What is the advice you give to your students that you can pass on to our subscribers who are aspiring writers?
I’ll start with the most predictable advice, the same delivered by, I’m guessing, by about every working writer: read. Read every day and broadly and with keen curiosity about technique and style and craft. Make notes—even if those notes are simply single words that popped for you somehow. Let yourself swim in the music, the cadence of language.
Also, this is also a good time in the interview to return to my comment above about believing fiercely in one’s own work. I do advocate for that, fully. But that doesn’t mean to close the self off to constructive criticism. The truly confident writer is open to input, hungry for it. I’ve found that “constructive criticism” is best after the writer has put herself through several drafts—say, four or five—and has fundamentally grasped what the story is about. Sharing too soon is cause for frustration on both sides, writer and reader. It’s essential, I think, to find a trusted reader. I have long suggested to my students (and practiced this myself) that this trusted reader isn’t someone you live with or love, and in fact perhaps is someone who doesn’t know much about your personal life. For me, this is why writers’ groups run out of steam after a few years.

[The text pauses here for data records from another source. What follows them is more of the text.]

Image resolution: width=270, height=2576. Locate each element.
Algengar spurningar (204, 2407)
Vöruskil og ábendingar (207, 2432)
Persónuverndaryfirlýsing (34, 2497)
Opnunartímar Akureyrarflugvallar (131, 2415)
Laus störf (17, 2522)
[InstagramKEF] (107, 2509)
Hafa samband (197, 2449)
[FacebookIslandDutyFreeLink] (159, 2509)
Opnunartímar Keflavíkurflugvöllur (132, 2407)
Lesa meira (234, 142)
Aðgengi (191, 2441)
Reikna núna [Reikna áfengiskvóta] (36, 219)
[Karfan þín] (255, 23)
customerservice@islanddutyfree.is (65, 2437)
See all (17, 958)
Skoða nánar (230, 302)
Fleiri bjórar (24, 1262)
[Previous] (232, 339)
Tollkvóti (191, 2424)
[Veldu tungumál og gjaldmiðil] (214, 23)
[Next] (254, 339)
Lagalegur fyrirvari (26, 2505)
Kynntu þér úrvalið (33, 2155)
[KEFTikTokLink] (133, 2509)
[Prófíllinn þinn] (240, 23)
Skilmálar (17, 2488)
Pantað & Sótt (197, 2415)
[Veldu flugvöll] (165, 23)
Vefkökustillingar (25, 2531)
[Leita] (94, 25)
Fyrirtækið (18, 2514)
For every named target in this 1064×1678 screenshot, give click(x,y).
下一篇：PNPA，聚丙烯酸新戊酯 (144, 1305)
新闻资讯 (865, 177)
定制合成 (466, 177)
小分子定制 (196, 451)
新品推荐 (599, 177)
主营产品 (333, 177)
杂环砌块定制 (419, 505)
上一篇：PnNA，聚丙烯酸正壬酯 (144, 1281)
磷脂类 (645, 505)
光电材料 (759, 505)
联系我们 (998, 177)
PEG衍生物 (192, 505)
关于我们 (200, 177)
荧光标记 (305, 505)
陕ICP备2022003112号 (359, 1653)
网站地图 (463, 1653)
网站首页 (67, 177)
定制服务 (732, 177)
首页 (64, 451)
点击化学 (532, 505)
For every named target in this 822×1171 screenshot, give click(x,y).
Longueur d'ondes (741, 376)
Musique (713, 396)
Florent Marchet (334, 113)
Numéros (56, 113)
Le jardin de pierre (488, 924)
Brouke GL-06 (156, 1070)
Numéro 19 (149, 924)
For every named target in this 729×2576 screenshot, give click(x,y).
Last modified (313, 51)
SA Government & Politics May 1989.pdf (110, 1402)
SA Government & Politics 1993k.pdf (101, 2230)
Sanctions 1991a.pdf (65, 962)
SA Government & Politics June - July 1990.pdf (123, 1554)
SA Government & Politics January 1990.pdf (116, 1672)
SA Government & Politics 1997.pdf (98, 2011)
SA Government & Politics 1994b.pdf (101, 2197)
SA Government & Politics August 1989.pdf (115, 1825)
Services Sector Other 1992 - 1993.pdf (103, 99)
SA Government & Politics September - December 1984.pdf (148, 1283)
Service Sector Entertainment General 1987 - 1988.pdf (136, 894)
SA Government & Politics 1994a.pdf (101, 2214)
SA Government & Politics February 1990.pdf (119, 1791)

You all get to know each other too well. A trusted reader is particularly deft at pointing out the places in the narrative that aren’t working, and that’s enough as far as input goes: I stumbled here. I was confused here. If a solution is suggested then writer must, I think, remember that someone else’s “fix” is not her fix. Only the writer can authentically address whatever bump or clunk has occurred in that spot.
I’ll end by saying that perhaps my best writerly companions have been the ones who simply hold me accountable. We’ll call each other on a Sunday, say, and will each plot out a loose plan for the week: “I’ll draft chapter three on Monday and Tuesday, and start in on chapter four on Friday.” Something like that. No exchange of pages, but instead just a stay on task friendly reminder. It’s worked beautifully for me.